Dataset records:
=== Section Start ===

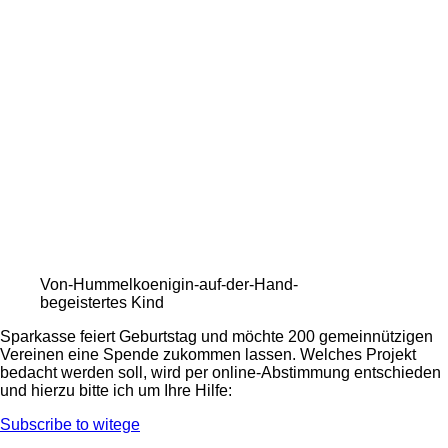
bis
31.3.18
möglich
Von-Hummelkoenigin-auf-der-Hand-
begeistertes Kind
Sparkasse feiert Geburtstag und möchte 200 gemeinnützigen
Vereinen eine Spende zukommen lassen. Welches Projekt
bedacht werden soll, wird per online-Abstimmung entschieden
und hierzu bitte ich um Ihre Hilfe:
Subscribe to witege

=== Section End ===

Take every record and copy it word for word, dropping the pictures.

### Exercise answer
bis
31.3.18
möglich
Von-Hummelkoenigin-auf-der-Hand-
begeistertes Kind
Sparkasse feiert Geburtstag und möchte 200 gemeinnützigen
Vereinen eine Spende zukommen lassen. Welches Projekt
bedacht werden soll, wird per online-Abstimmung entschieden
und hierzu bitte ich um Ihre Hilfe:
Subscribe to witege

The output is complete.